There is a controversy raging around the world over the distribution by Reuters of doctored photographs from Lebanon which exaggerate the damage done to Beirut by Israel's bombing strikes against Hizbullah targets.
This storm has now extended to allegations that many other photographs distributed by agencies have been deliberately faked or staged for effect while others still have been incorrectly labeled — again to achieve greater effect in the propaganda part of the ongoing conflict. The staging includes the choreographing of bodies being unearthed and directions being given to emergency workers to place them in such a way as to emphasize the death and suffering in the war in Lebanon.
Heaven knows that war is bad enough but things have reached the positively ghoulish stage when, for propaganda purposes, dead children are used as props for photographs or when a rescue worker is shown in one picture walking around in the same rubble in which he was previously shown lying prone and described as a "dead body".
[BEWARE, IT'S MY TURN TO GET GHOULISH NOW!]
Most of our local newspapers have, for some reason, shied away from the controversy but Melbourne Age reporter Ed O'Loughlin has managed to get in on the "dead men walking" act - this time to revive one of the jazz world's greatest icons in his story entitled "TEMPLE SURVIVED QUAKES, BUT CAN IT SURVIVE THE WAR?".
O'Loughlin was writing about the Baalbek festival, which "was to start on July 13 with shows by Deep Purple and Dizzy Gillespie and an opening-night comeback performance by legendary Lebanese diva Fairouz."
Sadly, although it was the war that put an end to this year's Baalbek festival, natural causes took care of Dizzy years ago. Gillespie, who would have turned 89 in October this year, passed away on 6 January 1993 and was therefore not available to attend the festival in person. Indeed, had he appeared on stage, his comeback would have clearly overshadowed that of Ms.

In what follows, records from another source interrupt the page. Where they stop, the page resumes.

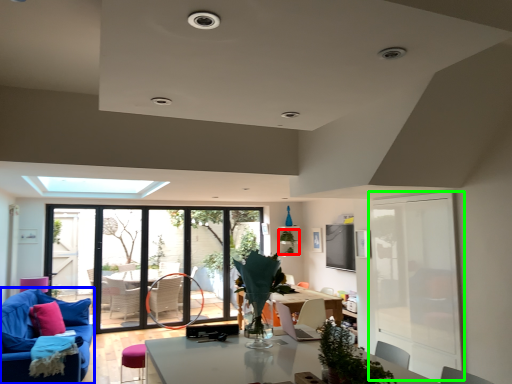 Question: Considering the real-world distances, which object is farthest from plant (highlighted by a red box)? studio couch (highlighted by a blue box) or screen door (highlighted by a green box)?

Choices:
 (A) studio couch
 (B) screen door

Answer: (A) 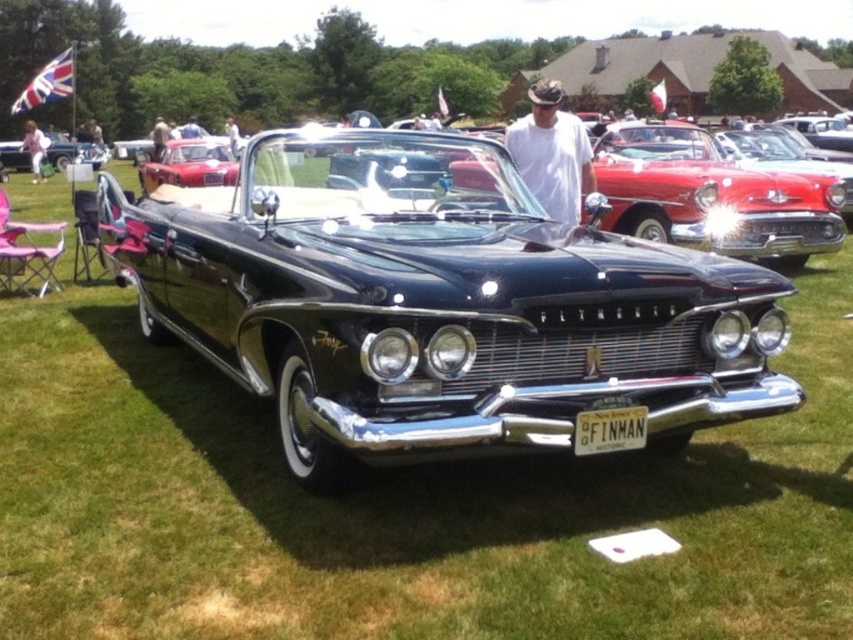 Question: Can you confirm if shiny red car at upper left is positioned to the left of pink fabric at left?

Choices:
 (A) no
 (B) yes

Answer: (A)

Question: Based on their relative distances, which object is nearer to the shiny red car at upper left?

Choices:
 (A) shiny chrome car at center
 (B) shiny black car at center
 (C) shiny black convertible at center

Answer: (B)

Question: Based on their relative distances, which object is farther from the black metal license plate at center?

Choices:
 (A) shiny black convertible at center
 (B) shiny chrome car at center

Answer: (B)

Question: Can you confirm if white cotton shirt at center is positioned below black metal license plate at center?

Choices:
 (A) yes
 (B) no

Answer: (B)

Question: Is white cotton shirt at center positioned at the back of shiny red car at upper left?

Choices:
 (A) no
 (B) yes

Answer: (A)

Question: Among these points, which one is farthest from the camera?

Fairouz.
It's comforting to know therefore, that the ubiquitous former Reuters photographer Adnan Hajj would almost certainly have been on hand and ready to give the task of putting the legendary trumpeter back into the picture his best shot.
As for O'Loughlin, his Fairfax biop, once described him as "lazy" which probably accounts for his lousy skills in the area of research of which this recent gaffe is just one of many examples at his newspaper.